++++ Records
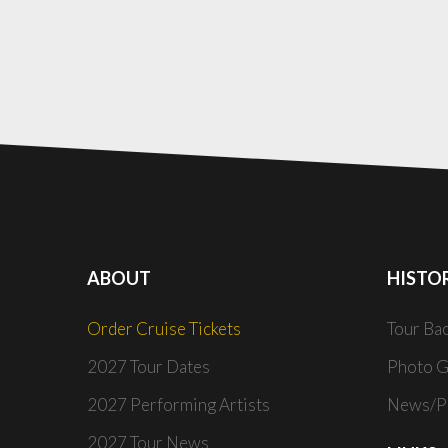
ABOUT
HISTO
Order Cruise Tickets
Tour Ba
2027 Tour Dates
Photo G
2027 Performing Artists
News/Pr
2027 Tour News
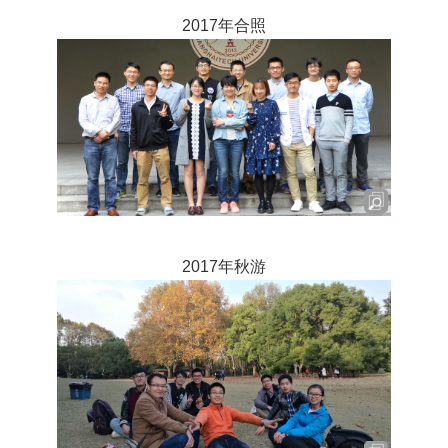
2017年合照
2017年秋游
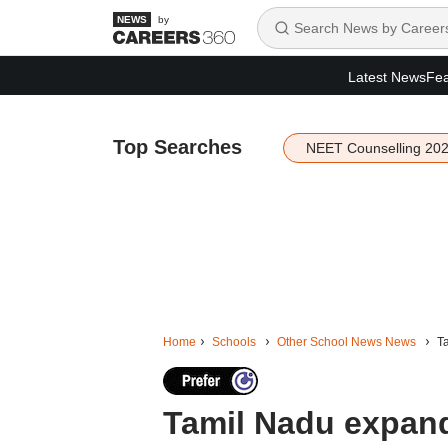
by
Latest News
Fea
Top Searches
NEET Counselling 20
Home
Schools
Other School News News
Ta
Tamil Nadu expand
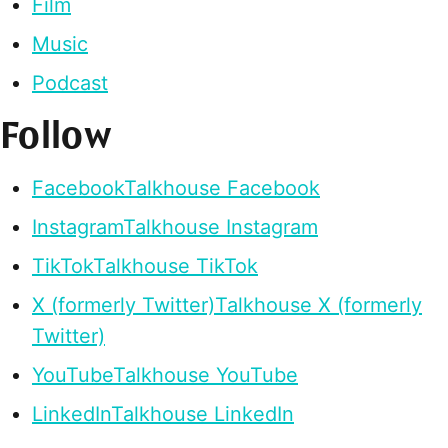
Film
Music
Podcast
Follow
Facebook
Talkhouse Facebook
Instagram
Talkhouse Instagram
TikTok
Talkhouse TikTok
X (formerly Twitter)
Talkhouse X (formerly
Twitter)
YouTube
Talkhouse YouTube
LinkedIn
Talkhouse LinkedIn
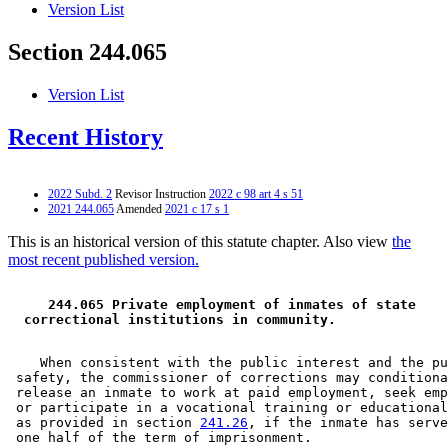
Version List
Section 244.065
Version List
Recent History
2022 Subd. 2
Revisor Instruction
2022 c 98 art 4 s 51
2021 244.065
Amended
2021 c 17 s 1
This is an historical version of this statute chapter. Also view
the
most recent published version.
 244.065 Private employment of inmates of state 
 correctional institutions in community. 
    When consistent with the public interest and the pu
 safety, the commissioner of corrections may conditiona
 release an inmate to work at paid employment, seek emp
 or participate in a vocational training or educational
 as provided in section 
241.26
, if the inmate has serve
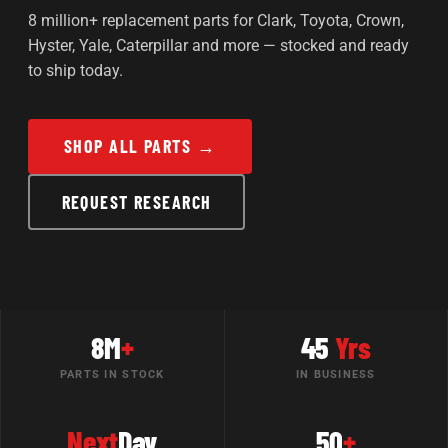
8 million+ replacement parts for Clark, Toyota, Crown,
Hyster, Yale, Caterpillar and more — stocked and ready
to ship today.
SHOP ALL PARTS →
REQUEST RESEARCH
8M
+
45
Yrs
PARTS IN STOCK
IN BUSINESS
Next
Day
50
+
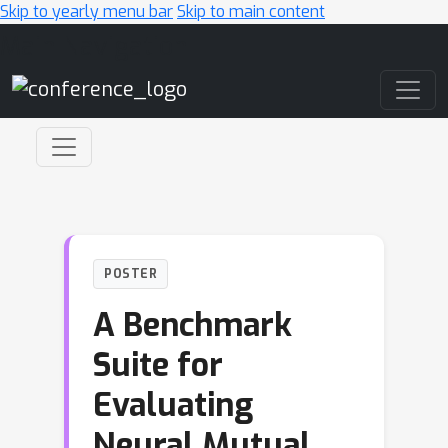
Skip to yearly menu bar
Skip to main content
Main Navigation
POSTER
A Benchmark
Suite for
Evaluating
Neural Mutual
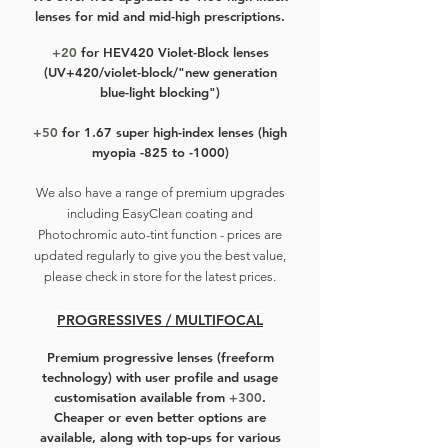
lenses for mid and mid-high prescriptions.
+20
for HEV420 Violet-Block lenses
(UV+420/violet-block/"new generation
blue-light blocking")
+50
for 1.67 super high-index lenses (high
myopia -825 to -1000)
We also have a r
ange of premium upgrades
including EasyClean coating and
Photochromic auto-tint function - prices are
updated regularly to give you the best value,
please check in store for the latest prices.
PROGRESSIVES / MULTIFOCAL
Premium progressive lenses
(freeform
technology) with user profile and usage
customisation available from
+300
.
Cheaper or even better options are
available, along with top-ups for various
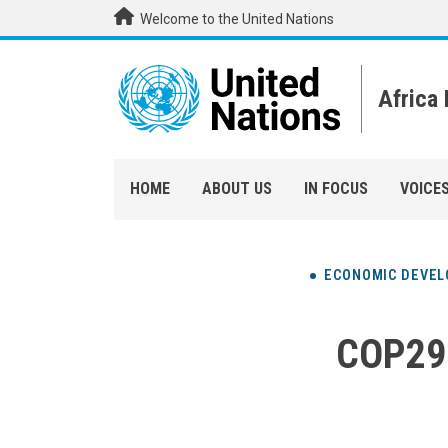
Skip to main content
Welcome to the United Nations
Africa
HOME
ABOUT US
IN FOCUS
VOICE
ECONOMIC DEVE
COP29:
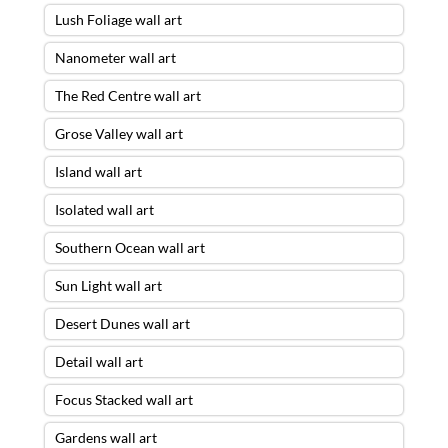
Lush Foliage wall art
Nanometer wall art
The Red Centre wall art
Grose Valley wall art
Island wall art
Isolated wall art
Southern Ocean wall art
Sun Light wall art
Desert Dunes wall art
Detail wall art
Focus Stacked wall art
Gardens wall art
++++++++
What is required: The expected answer is a copy of every line in the entries that holds the word "with".

Solution to this problem:
    When consistent with the public interest and the pu
technology) with user profile and usage
available, along with top-ups for various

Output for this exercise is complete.